[Input material Boundary: Start]
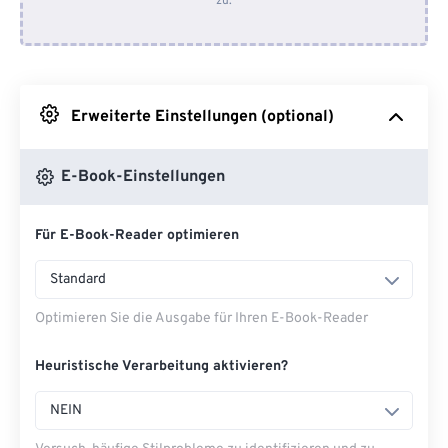
zu.
Von Dropbox
Von Google Drive
Erweiterte Einstellungen (optional)
Von OneDrive
E-Book-Einstellungen
Von URL
Für E-Book-Reader optimieren
Standard
Optimieren Sie die Ausgabe für Ihren E-Book-Reader
Heuristische Verarbeitung aktivieren?
NEIN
[Input material Boundary: End]
The line with "Für E-Book-Reader optimieren" and every line after it up to the end of the entries: output those exactly, and only those.

Für E-Book-Reader optimieren
Standard
Optimieren Sie die Ausgabe für Ihren E-Book-Reader
Heuristische Verarbeitung aktivieren?
NEIN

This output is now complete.